- _Assignment_
The required output is a verbatim transcription of the listing, pictures excluded.

- _Given data_

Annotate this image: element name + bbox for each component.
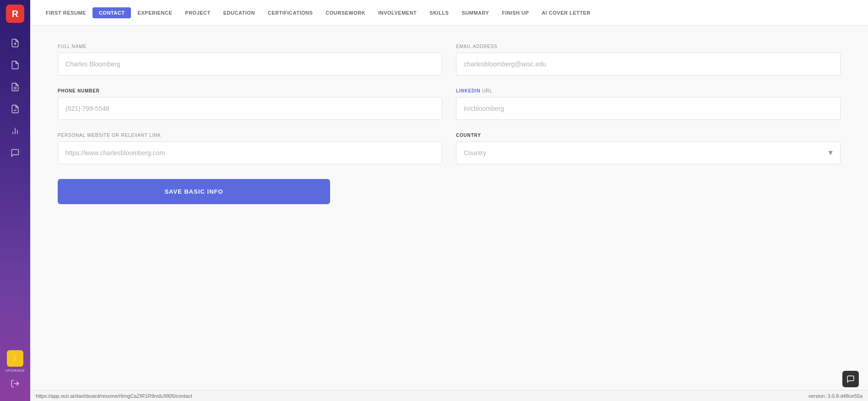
sidebar: R: [0, 0, 30, 401]
email-label: EMAIL ADDRESS: [456, 44, 841, 49]
row-website-country: PERSONAL WEBSITE OR RELEVANT LINK COUNTR…: [58, 133, 841, 164]
phone-label: PHONE NUMBER: [58, 88, 442, 93]
status-version: version: 3.0.8-d48ce55a: [808, 393, 863, 399]
app-logo[interactable]: R: [6, 5, 24, 23]
logout-icon[interactable]: [7, 375, 23, 392]
sidebar-bottom: ⚡ UPGRADE: [5, 350, 25, 396]
website-label: PERSONAL WEBSITE OR RELEVANT LINK: [58, 133, 442, 138]
row-phone-linkedin: PHONE NUMBER LINKEDIN URL: [58, 88, 841, 120]
country-select-wrapper: Country United States Canada United King…: [456, 141, 841, 164]
linkedin-group: LINKEDIN URL: [456, 88, 841, 120]
chat-widget-icon[interactable]: [842, 371, 859, 387]
upgrade-icon[interactable]: ⚡: [7, 350, 23, 367]
email-input[interactable]: [456, 53, 841, 76]
tab-experience[interactable]: EXPERIENCE: [131, 7, 179, 18]
analytics-icon[interactable]: [7, 123, 23, 139]
tab-finish-up[interactable]: FINISH UP: [495, 7, 535, 18]
website-group: PERSONAL WEBSITE OR RELEVANT LINK: [58, 133, 442, 164]
form-area: FULL NAME EMAIL ADDRESS PHONE NUMBER LIN…: [30, 26, 868, 390]
tab-first-resume[interactable]: FIRST RESUME: [39, 7, 92, 18]
document-lines-icon[interactable]: [7, 79, 23, 95]
website-input[interactable]: [58, 141, 442, 164]
tab-certifications[interactable]: CERTIFICATIONS: [261, 7, 319, 18]
document-blank-icon[interactable]: [7, 57, 23, 73]
country-select[interactable]: Country United States Canada United King…: [456, 141, 841, 164]
phone-group: PHONE NUMBER: [58, 88, 442, 120]
full-name-label: FULL NAME: [58, 44, 442, 49]
status-bar: https://app.rezi.ai/dashboard/resume/r6m…: [30, 390, 868, 401]
full-name-group: FULL NAME: [58, 44, 442, 76]
tab-coursework[interactable]: COURSEWORK: [319, 7, 372, 18]
tab-skills[interactable]: SKILLS: [423, 7, 455, 18]
tab-contact[interactable]: CONTACT: [92, 7, 131, 18]
tab-involvement[interactable]: INVOLVEMENT: [372, 7, 423, 18]
message-icon[interactable]: [7, 145, 23, 161]
tab-ai-cover-letter[interactable]: AI COVER LETTER: [535, 7, 597, 18]
phone-input[interactable]: [58, 97, 442, 120]
email-group: EMAIL ADDRESS: [456, 44, 841, 76]
save-basic-info-button[interactable]: SAVE BASIC INFO: [58, 179, 330, 204]
checkmark-document-icon[interactable]: [7, 101, 23, 117]
nav-tabs: FIRST RESUME CONTACT EXPERIENCE PROJECT …: [30, 0, 868, 26]
country-group: COUNTRY Country United States Canada Uni…: [456, 133, 841, 164]
full-name-input[interactable]: [58, 53, 442, 76]
linkedin-label: LINKEDIN URL: [456, 88, 841, 93]
upgrade-section: ⚡ UPGRADE: [5, 350, 25, 373]
main-content: FIRST RESUME CONTACT EXPERIENCE PROJECT …: [30, 0, 868, 401]
upgrade-label[interactable]: UPGRADE: [5, 368, 25, 373]
tab-project[interactable]: PROJECT: [179, 7, 217, 18]
add-document-icon[interactable]: [7, 35, 23, 51]
linkedin-input[interactable]: [456, 97, 841, 120]
tab-education[interactable]: EDUCATION: [217, 7, 261, 18]
country-label: COUNTRY: [456, 133, 841, 138]
status-url: https://app.rezi.ai/dashboard/resume/r6m…: [36, 393, 192, 399]
tab-summary[interactable]: SUMMARY: [455, 7, 495, 18]
row-name-email: FULL NAME EMAIL ADDRESS: [58, 44, 841, 76]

- _Task solution_
Annotate this image: element name + bbox for each component.
sidebar: R: [0, 0, 30, 401]
email-label: EMAIL ADDRESS: [456, 44, 841, 49]
row-website-country: PERSONAL WEBSITE OR RELEVANT LINK COUNTR…: [58, 133, 841, 164]
phone-label: PHONE NUMBER: [58, 88, 442, 93]
status-version: version: 3.0.8-d48ce55a: [808, 393, 863, 399]
app-logo[interactable]: R: [6, 5, 24, 23]
logout-icon[interactable]: [7, 375, 23, 392]
sidebar-bottom: ⚡ UPGRADE: [5, 350, 25, 396]
website-label: PERSONAL WEBSITE OR RELEVANT LINK: [58, 133, 442, 138]
row-phone-linkedin: PHONE NUMBER LINKEDIN URL: [58, 88, 841, 120]
country-select-wrapper: Country United States Canada United King…: [456, 141, 841, 164]
linkedin-group: LINKEDIN URL: [456, 88, 841, 120]
chat-widget-icon[interactable]: [842, 371, 859, 387]
upgrade-icon[interactable]: ⚡: [7, 350, 23, 367]
email-input[interactable]: [456, 53, 841, 76]
tab-experience[interactable]: EXPERIENCE: [131, 7, 179, 18]
analytics-icon[interactable]: [7, 123, 23, 139]
tab-finish-up[interactable]: FINISH UP: [495, 7, 535, 18]
website-group: PERSONAL WEBSITE OR RELEVANT LINK: [58, 133, 442, 164]
form-area: FULL NAME EMAIL ADDRESS PHONE NUMBER LIN…: [30, 26, 868, 390]
tab-first-resume[interactable]: FIRST RESUME: [39, 7, 92, 18]
document-lines-icon[interactable]: [7, 79, 23, 95]
website-input[interactable]: [58, 141, 442, 164]
tab-certifications[interactable]: CERTIFICATIONS: [261, 7, 319, 18]
document-blank-icon[interactable]: [7, 57, 23, 73]
country-select[interactable]: Country United States Canada United King…: [456, 141, 841, 164]
phone-group: PHONE NUMBER: [58, 88, 442, 120]
full-name-label: FULL NAME: [58, 44, 442, 49]
status-bar: https://app.rezi.ai/dashboard/resume/r6m…: [30, 390, 868, 401]
full-name-group: FULL NAME: [58, 44, 442, 76]
tab-coursework[interactable]: COURSEWORK: [319, 7, 372, 18]
tab-skills[interactable]: SKILLS: [423, 7, 455, 18]
tab-contact[interactable]: CONTACT: [92, 7, 131, 18]
tab-involvement[interactable]: INVOLVEMENT: [372, 7, 423, 18]
message-icon[interactable]: [7, 145, 23, 161]
tab-ai-cover-letter[interactable]: AI COVER LETTER: [535, 7, 597, 18]
phone-input[interactable]: [58, 97, 442, 120]
email-group: EMAIL ADDRESS: [456, 44, 841, 76]
save-basic-info-button[interactable]: SAVE BASIC INFO: [58, 179, 330, 204]
checkmark-document-icon[interactable]: [7, 101, 23, 117]
nav-tabs: FIRST RESUME CONTACT EXPERIENCE PROJECT …: [30, 0, 868, 26]
country-group: COUNTRY Country United States Canada Uni…: [456, 133, 841, 164]
full-name-input[interactable]: [58, 53, 442, 76]
linkedin-label: LINKEDIN URL: [456, 88, 841, 93]
upgrade-section: ⚡ UPGRADE: [5, 350, 25, 373]
main-content: FIRST RESUME CONTACT EXPERIENCE PROJECT …: [30, 0, 868, 401]
upgrade-label[interactable]: UPGRADE: [5, 368, 25, 373]
tab-project[interactable]: PROJECT: [179, 7, 217, 18]
add-document-icon[interactable]: [7, 35, 23, 51]
linkedin-input[interactable]: [456, 97, 841, 120]
tab-education[interactable]: EDUCATION: [217, 7, 261, 18]
country-label: COUNTRY: [456, 133, 841, 138]
status-url: https://app.rezi.ai/dashboard/resume/r6m…: [36, 393, 192, 399]
tab-summary[interactable]: SUMMARY: [455, 7, 495, 18]
row-name-email: FULL NAME EMAIL ADDRESS: [58, 44, 841, 76]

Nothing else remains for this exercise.